Simultaneously, much of the country’s health care infrastructure is in a precarious state. Most rural medical institutions and rural schools are lacking proper sanitation and water facilities which is in part why access to adequate health care is considered limited to the urban middle and upper classes. This situation accounts for how Tajikistan is among the Central Asian countries with the weakest health care systems.

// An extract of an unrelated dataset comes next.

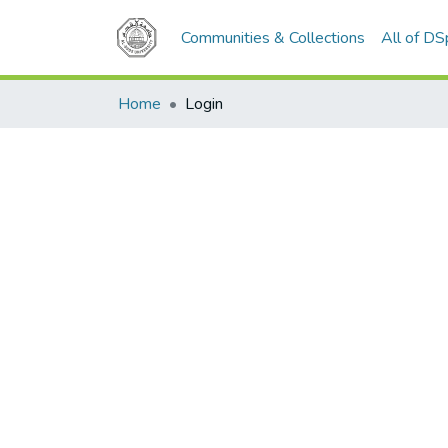
Communities & Collections
All of D
Home
Login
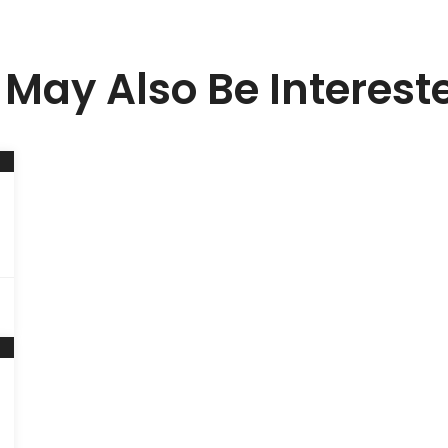
May Also Be Interest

This situation is further compounded by the high susceptibility of many of its health facilities to the effects of extreme weather events [13]. Considering the high level of agreement around the projected increase in temperature and the change in precipitation patterns in Tajikistan, it is almost certain that climate-induced impacts will increase accordingly.
Tajikistan’s relatively low level of socio-economic development, its inadequate infrastructure, as well as its high dependency on climate-sensitive sectors make the country extremely vulnerable to the risks associated with climate change and related climate-induced extreme weather events.